What Is System Design?
Start here. What system design actually means, why it matters, the framework that turns a vague problem into a defensible architecture, and how to read every other article in this course.
System design is the process of defining the architecture, components, interfaces, and data flow of a software system to meet a set of requirements. Concretely: how do you turn "let's build Twitter" into something a team can build, that stays up at 3am, and that doesn't cost $4M/month to run?
It is not writing code. Design is the layer of decisions that comes before code — which database, how many services, how they talk, what happens when one of them dies, what happens when a million users show up at once, and where you'll regret your choices in two years.
If coding is how, system design is what and why.
Why this matters
Climbing past mid-level at any large tech company means taking a vague problem — "we need real-time notifications" — and turning it into an architecture that scales, fails gracefully, and stays affordable. The design is the work; writing code is what happens once the design is settled. That's the first reason.

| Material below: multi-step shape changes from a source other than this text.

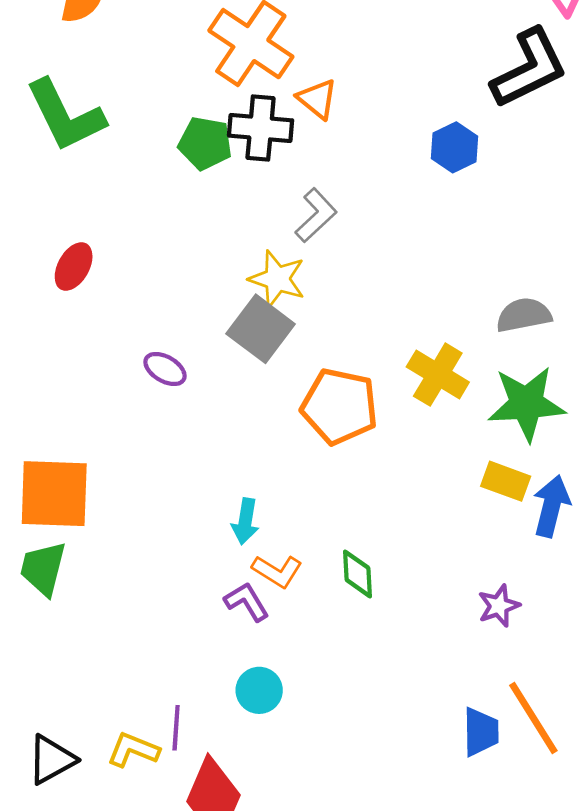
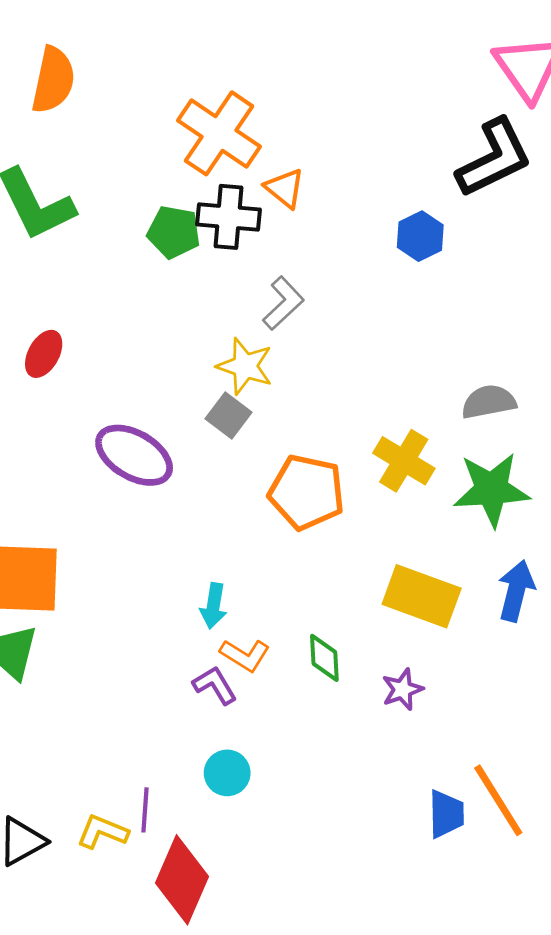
gray square: (261, 329) -> (229, 416), size x0.7
purple ellipse: (165, 369) -> (134, 455), size x1.8
yellow rectangle: (506, 481) -> (422, 596), moved, size x1.6
purple star: (499, 606) -> (402, 689), moved

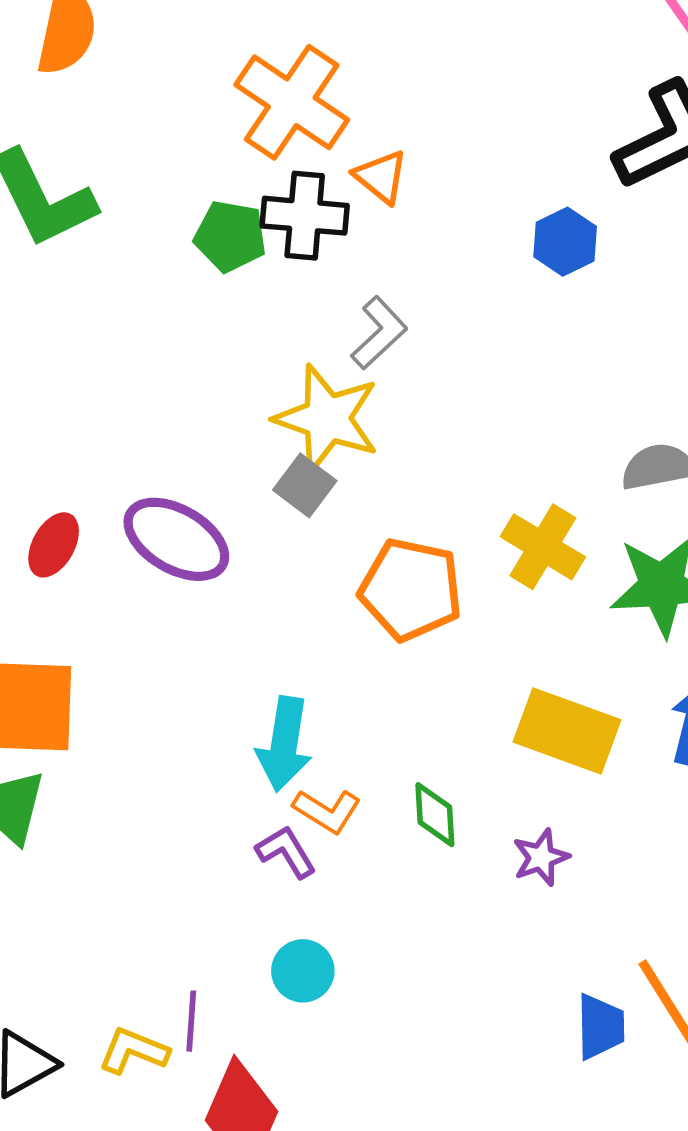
red ellipse: (44, 354) -> (54, 545), moved
yellow star: (245, 366) -> (327, 418), size x1.4
cyan arrow: (213, 606) -> (284, 744), size x1.5

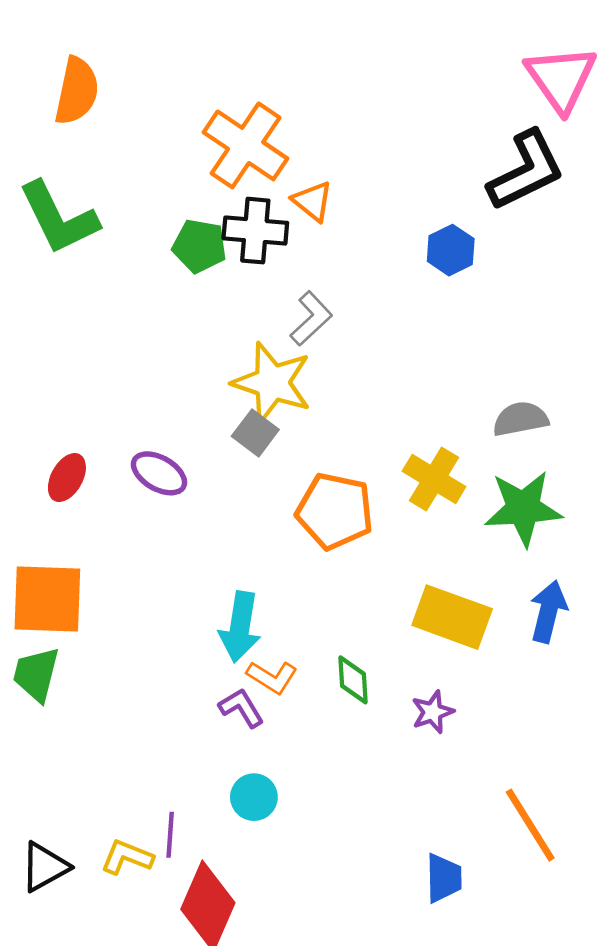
purple ellipse: (176, 539) -> (159, 473), size x0.7
blue trapezoid: (600, 1027) -> (444, 878), moved

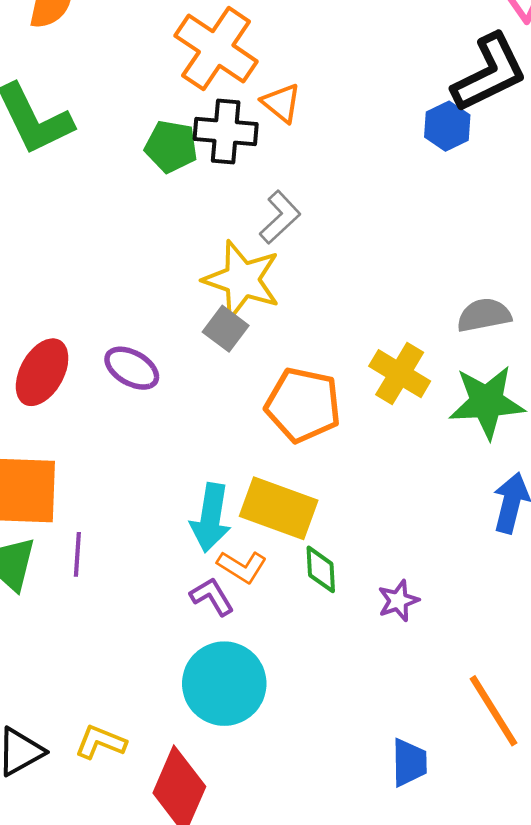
blue hexagon: (451, 250) -> (447, 126), moved
red ellipse: (67, 478) -> (42, 372), size x1.4
yellow rectangle: (452, 617) -> (279, 508), moved
cyan circle: (254, 797) -> (224, 684), size x1.8
purple line: (170, 835) -> (77, 554), moved

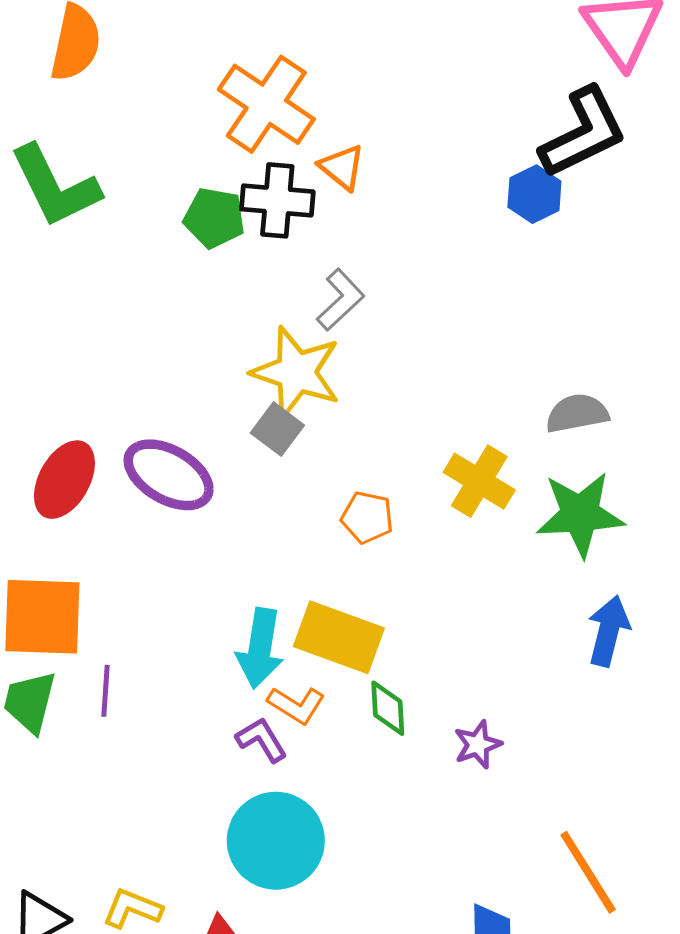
purple ellipse: (132, 368) -> (169, 475), size x1.4
orange pentagon: (303, 405) -> (367, 517), size x0.6

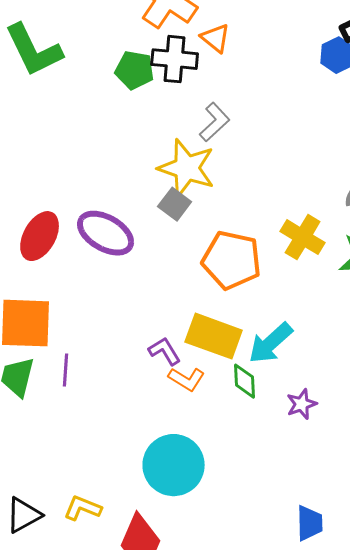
orange pentagon: (367, 517) -> (232, 260), size x1.8
cyan arrow: (260, 648) -> (271, 343), moved, turned 39
purple L-shape: (262, 740) -> (165, 351), moved

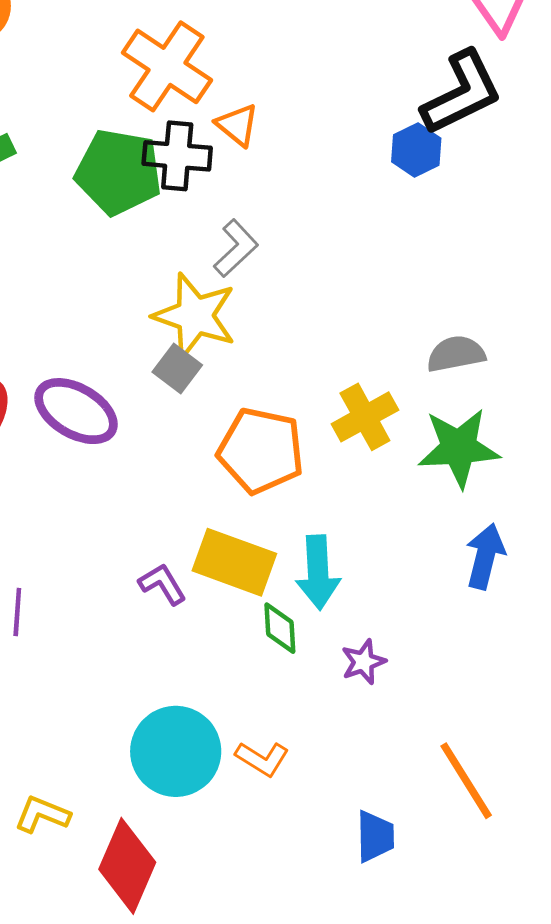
green pentagon: (135, 70) -> (119, 172), size x1.5
yellow cross: (303, 237) -> (365, 417), turned 30
cyan arrow: (271, 343) -> (318, 572), turned -51
orange L-shape: (187, 379) -> (262, 759), moved

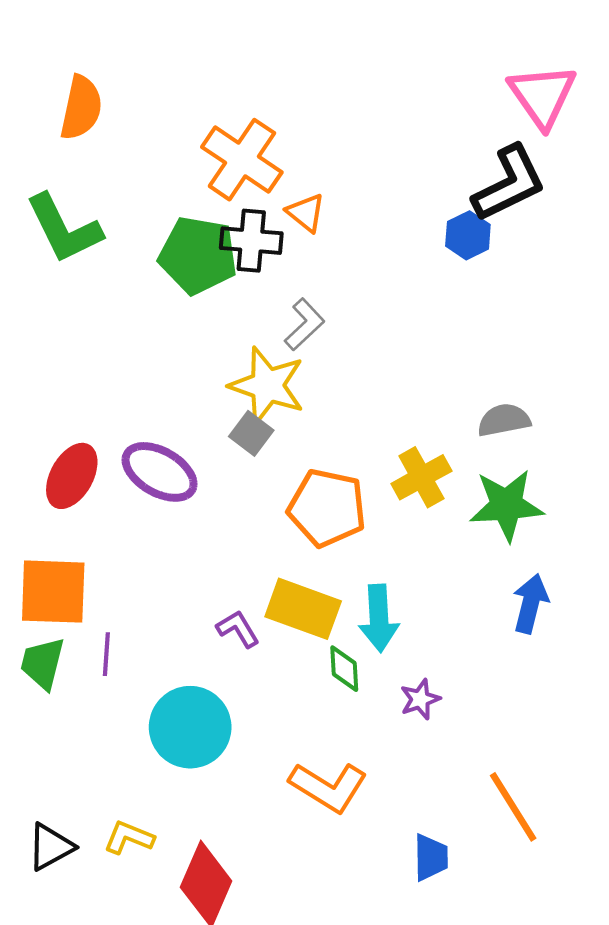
cyan circle: (176, 751) -> (190, 727), moved
orange L-shape: (262, 759) -> (328, 787), size x1.6

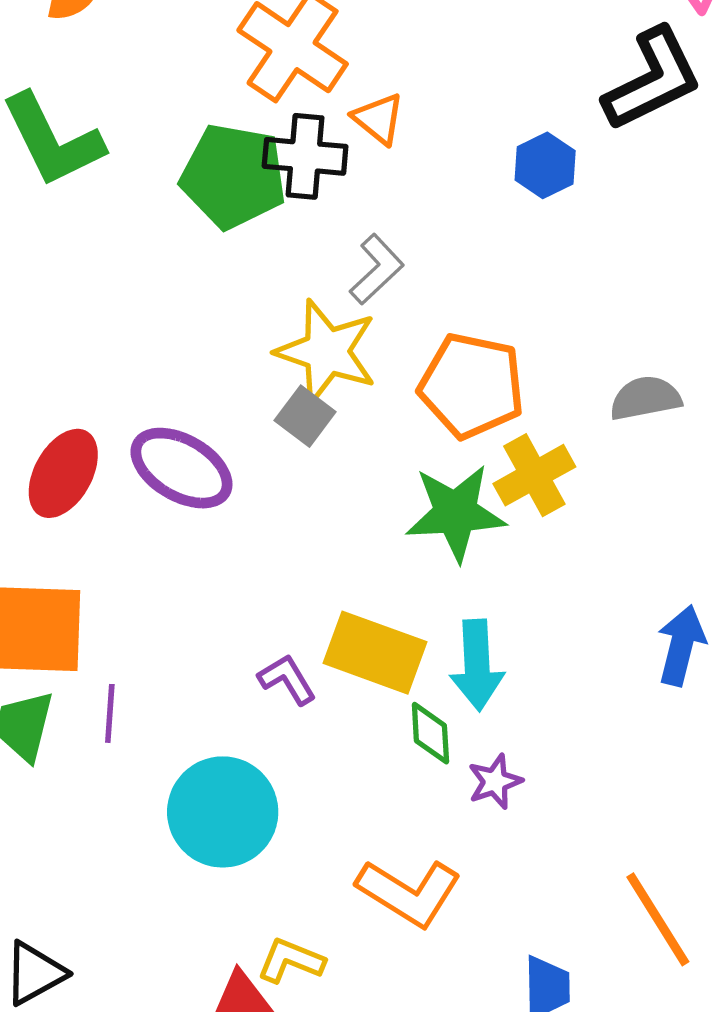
blue hexagon: (468, 235) -> (545, 165), moved
green star: (507, 505) -> (456, 513), moved
orange pentagon: (327, 508) -> (472, 386), moved
purple star: (420, 699) -> (495, 782), moved
yellow L-shape: (129, 838) -> (291, 961), moved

The second is purely practical: every senior+ role at Meta, Google, Amazon, Microsoft, Netflix, Stripe, and Uber includes a 45- to 60-minute system design round. You're graded on the same dimensions you'd be graded on in the job — clarity of communication, depth of trade-off thinking, and breadth of vocabulary.
The third is less obvious: knowing how the systems around your code work makes you better at the code itself. You'll understand why your team chose Postgres over DynamoDB, why there's a Kafka in the middle, and why retries need jitter — and that understanding will keep you from causing the next outage.
What design actually is
Junior engineers tend to think of design as drawing boxes. It isn't. Drawing boxes is capturing design. The doing of design is making a series of small, testable decisions, each of which closes off a class of options.
flowchart LR
A[Vague idea<br/>'design Twitter'] --> B[Constraints]
B --> C[Decisions]
C --> D[Architecture]
D --> E[Trade-offs<br/>made explicit]
style A fill:#ff6b1a,stroke:#ff6b1a,color:#0a0a0f
style E fill:#a855f7,stroke:#a855f7,color:#fff
A real system designer's mind moves like this:
"Read-heavy social timeline → 100:1 read/write skew → reads must be cheap → fanout-on-write → write amplification → cap follower count for celebrity accounts → fallback to fanout-on-read for celebrities → now I have two paths through the system; let me write that down."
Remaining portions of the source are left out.